▶ _What is being asked_:
Please retype the records below exactly, leaving out any pictures.

▶ _Extracted entries_:
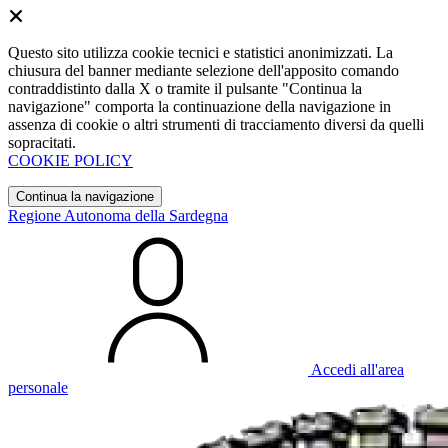
Questo sito utilizza cookie tecnici e statistici anonimizzati. La
chiusura del banner mediante selezione dell'apposito comando
contraddistinto dalla X o tramite il pulsante "Continua la
navigazione" comporta la continuazione della navigazione in
assenza di cookie o altri strumenti di tracciamento diversi da quelli
sopracitati.
COOKIE POLICY
Continua la navigazione
Regione Autonoma della Sardegna
Accedi all'area
personale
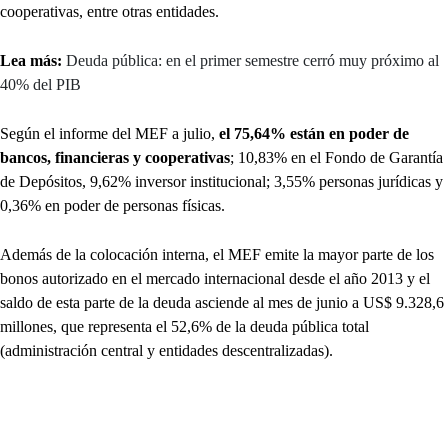
cooperativas, entre otras entidades.
Lea más:
Deuda pública: en el primer semestre cerró muy próximo al
40% del PIB
Según el informe del MEF a julio,
el 75,64% están en poder de
bancos, financieras y cooperativas
; 10,83% en el Fondo de Garantía
de Depósitos, 9,62% inversor institucional; 3,55% personas jurídicas y
0,36% en poder de personas físicas.
Además de la colocación interna, el MEF emite la mayor parte de los
bonos autorizado en el mercado internacional desde el año 2013 y el
saldo de esta parte de la deuda asciende al mes de junio a US$ 9.328,6
millones, que representa el 52,6% de la deuda pública total
(administración central y entidades descentralizadas).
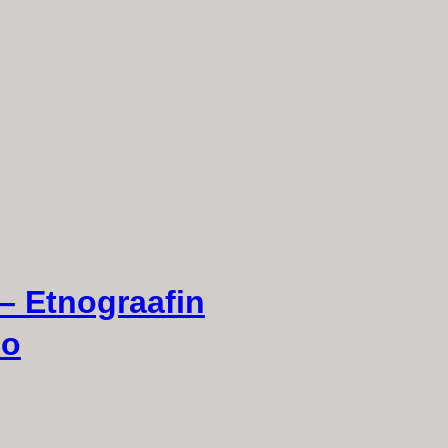
– Etnograafin
eo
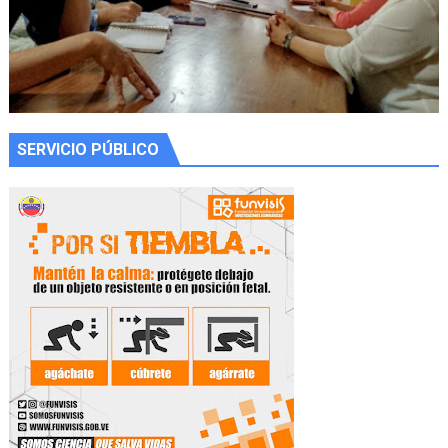
SERVICIO PÚBLICO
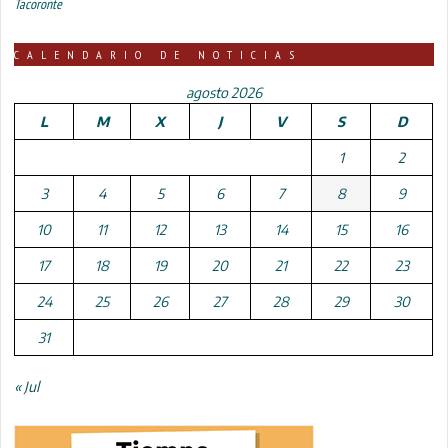
Tacoronte
CALENDARIO DE NOTICIAS
agosto 2026
L
M
X
J
V
S
D
1
2
3
4
5
6
7
8
9
10
11
12
13
14
15
16
17
18
19
20
21
22
23
24
25
26
27
28
29
30
31
« Jul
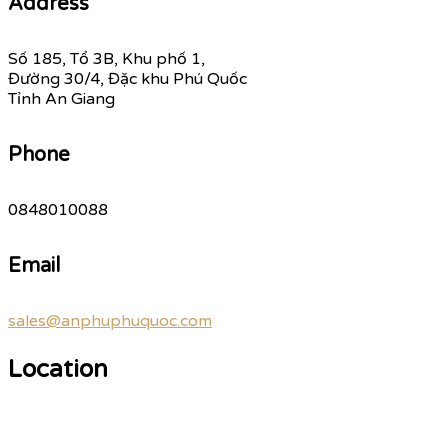
Address
Số 185, Tổ 3B, Khu phố 1,
Đường 30/4, Đặc khu Phú Quốc
Tỉnh An Giang
Phone
0848010088
Email
sales@anphuphuquoc.com
Location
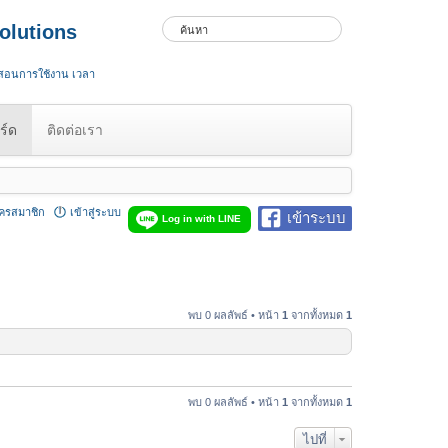
olutions
 สอนการใช้งาน เวลา
ร์ด
ติดต่อเรา
ัครสมาชิก
เข้าสู่ระบบ
เข้าระบบ
Log in with LINE
พบ 0 ผลลัพธ์ • หน้า
1
จากทั้งหมด
1
พบ 0 ผลลัพธ์ • หน้า
1
จากทั้งหมด
1
ไปที่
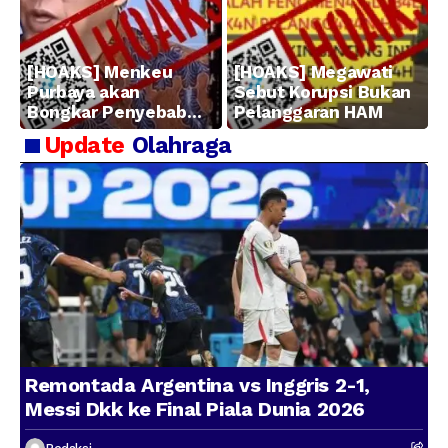
[HOAKS] Menkeu
[HOAKS] Megawati
Purbaya akan
Sebut Korupsi Bukan
Bongkar Penyebab
Pelanggaran HAM
Kerugian BUMN
Update
Olahraga
Remontada Argentina vs Inggris 2-1,
Messi Dkk ke Final Piala Dunia 2026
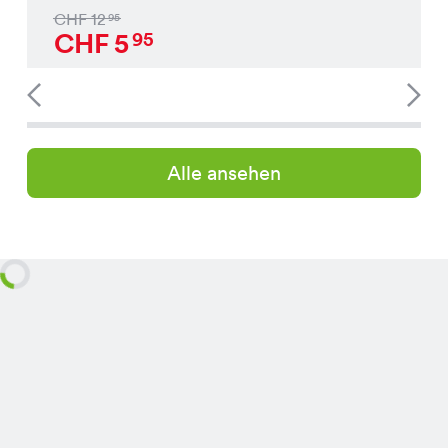
CHF
12
95
CHF
5
95
Alle ansehen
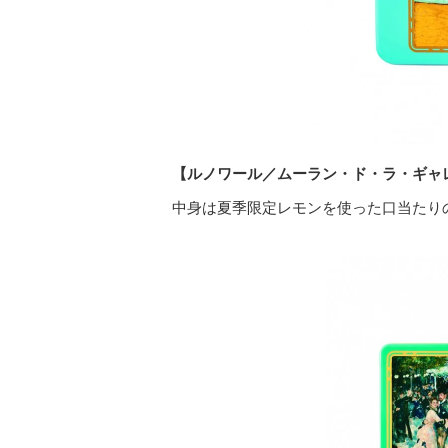
【ルノワール／ムーラン・ド・ラ・ギャ
中身は夏季限定レモンを使った口当たり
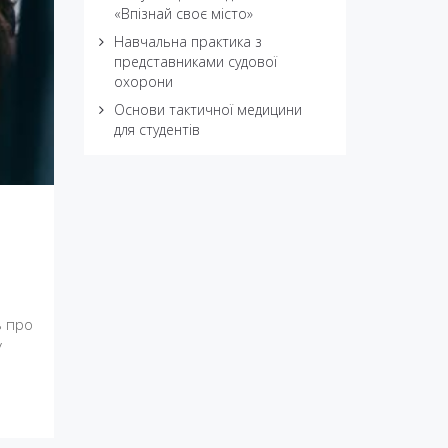
«Впізнай своє місто»
Навчальна практика з
представниками судової
охорони
Основи тактичної медицини
для студентів
в про
у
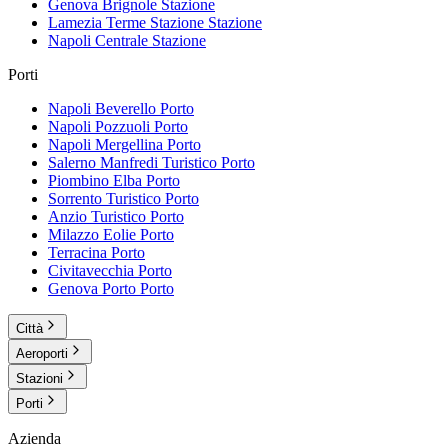
Genova Brignole
Stazione
Lamezia Terme Stazione
Stazione
Napoli Centrale
Stazione
Porti
Napoli Beverello
Porto
Napoli Pozzuoli
Porto
Napoli Mergellina
Porto
Salerno Manfredi Turistico
Porto
Piombino Elba
Porto
Sorrento Turistico
Porto
Anzio Turistico
Porto
Milazzo Eolie
Porto
Terracina
Porto
Civitavecchia
Porto
Genova Porto
Porto
Città
Aeroporti
Stazioni
Porti
Azienda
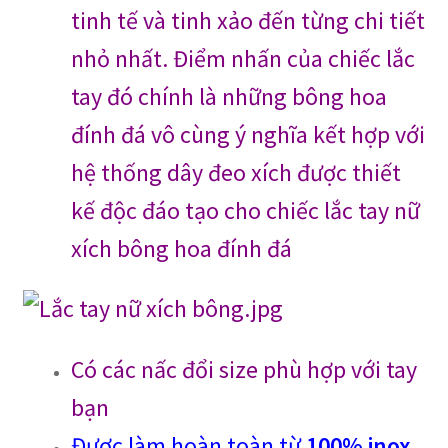
tinh tế và tinh xảo đến từng chi tiết
nhỏ nhất. Điểm nhấn của chiếc lắc
tay đó chính là những bông hoa
đính đá vô cùng ý nghĩa kết hợp với
hệ thống dây đeo xích được thiết
kế độc đáo tạo cho chiếc lắc tay nữ
xích bông hoa đính đá
Có các nấc đổi size phù hợp với tay
bạn
Được làm hoàn toàn từ
100% inox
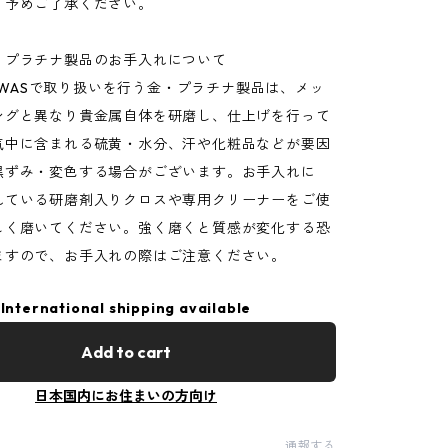
。予めご了承ください。
・プラチナ製品のお手入れについて
OT WASで取り扱いを行う金・プラチナ製品は、メッ
ングと異なり貴金属自体を研磨し、仕上げを行って
気中に含まれる硫黄・水分、汗や化粧品などが要因
黒ずみ・変色する場合がございます。お手入れに
れている研磨剤入りクロスや専用クリーナーをご使
しく磨いてください。強く磨くと質感が変化する恐
ますので、お手入れの際はご注意ください。
International shipping available
Add to cart
日本国内にお住まいの方向け
通報する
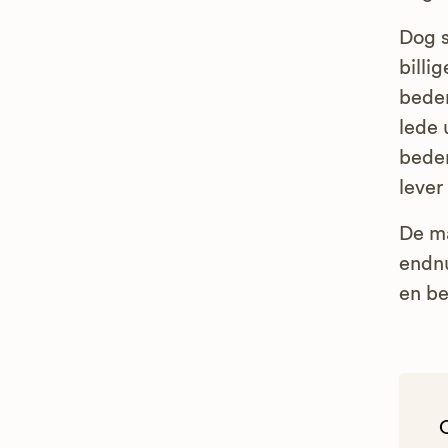
Dog s
billi
bedem
lede 
bedem
lever
De ma
endnu
en be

▶ _Result for this task_:
Questo sito utilizza cookie tecnici e statistici anonimizzati. La
chiusura del banner mediante selezione dell'apposito comando
contraddistinto dalla X o tramite il pulsante "Continua la
navigazione" comporta la continuazione della navigazione in
assenza di cookie o altri strumenti di tracciamento diversi da quelli
sopracitati.
COOKIE POLICY
Continua la navigazione
Regione Autonoma della Sardegna
Accedi all'area
personale
cooperativas, entre otras entidades.
Lea más:
Deuda pública: en el primer semestre cerró muy próximo al
40% del PIB
Según el informe del MEF a julio,
el 75,64% están en poder de
bancos, financieras y cooperativas
; 10,83% en el Fondo de Garantía
de Depósitos, 9,62% inversor institucional; 3,55% personas jurídicas y
0,36% en poder de personas físicas.
Además de la colocación interna, el MEF emite la mayor parte de los
bonos autorizado en el mercado internacional desde el año 2013 y el
saldo de esta parte de la deuda asciende al mes de junio a US$ 9.328,6
millones, que representa el 52,6% de la deuda pública total
(administración central y entidades descentralizadas).
– Etnograafin
eo
SERVICIO PÚBLICO
Tacoronte
CALENDARIO DE NOTICIAS
agosto 2026
L
M
X
J
V
S
D
1
2
3
4
5
6
7
8
9
10
11
12
13
14
15
16
17
18
19
20
21
22
23
24
25
26
27
28
29
30
31
« Jul
Address
Số 185, Tổ 3B, Khu phố 1,
Đường 30/4, Đặc khu Phú Quốc
Tỉnh An Giang
Phone
0848010088
Email
sales@anphuphuquoc.com
Location
olutions
 สอนการใช้งาน เวลา
ร์ด
ติดต่อเรา
ัครสมาชิก
เข้าสู่ระบบ
เข้าระบบ
Log in with LINE
พบ 0 ผลลัพธ์ • หน้า
1
จากทั้งหมด
1
พบ 0 ผลลัพธ์ • หน้า
1
จากทั้งหมด
1
ไปที่
[HOAKS] Menkeu
[HOAKS] Megawati
Purbaya akan
Sebut Korupsi Bukan
Bongkar Penyebab
Pelanggaran HAM
Kerugian BUMN
Update
Olahraga
Remontada Argentina vs Inggris 2-1,
Messi Dkk ke Final Piala Dunia 2026
CHF
12
95
CHF
5
95
Alle ansehen
【ルノワール／ムーラン・ド・ラ・ギャ
中身は夏季限定レモンを使った口当たり
«Впізнай своє місто»
Навчальна практика з
представниками судової
охорони
Основи тактичної медицини
для студентів
в про
у
Genova Brignole
Stazione
Lamezia Terme Stazione
Stazione
Napoli Centrale
Stazione
Porti
Napoli Beverello
Porto
Napoli Pozzuoli
Porto
Napoli Mergellina
Porto
Salerno Manfredi Turistico
Porto
Piombino Elba
Porto
Sorrento Turistico
Porto
Anzio Turistico
Porto
Milazzo Eolie
Porto
Terracina
Porto
Civitavecchia
Porto
Genova Porto
Porto
Città
Aeroporti
Stazioni
Porti
Azienda
tinh tế và tinh xảo đến từng chi tiết
nhỏ nhất. Điểm nhấn của chiếc lắc
tay đó chính là những bông hoa
đính đá vô cùng ý nghĩa kết hợp với
hệ thống dây đeo xích được thiết
kế độc đáo tạo cho chiếc lắc tay nữ
xích bông hoa đính đá
Có các nấc đổi size phù hợp với tay
bạn
Được làm hoàn toàn từ
100% inox
。予めご了承ください。
・プラチナ製品のお手入れについて
OT WASで取り扱いを行う金・プラチナ製品は、メッ
ングと異なり貴金属自体を研磨し、仕上げを行って
気中に含まれる硫黄・水分、汗や化粧品などが要因
黒ずみ・変色する場合がございます。お手入れに
れている研磨剤入りクロスや専用クリーナーをご使
しく磨いてください。強く磨くと質感が変化する恐
ますので、お手入れの際はご注意ください。
International shipping available
Add to cart
日本国内にお住まいの方向け
通報する
Dog s
billi
bedem
lede 
bedem
lever
De ma
endnu
en be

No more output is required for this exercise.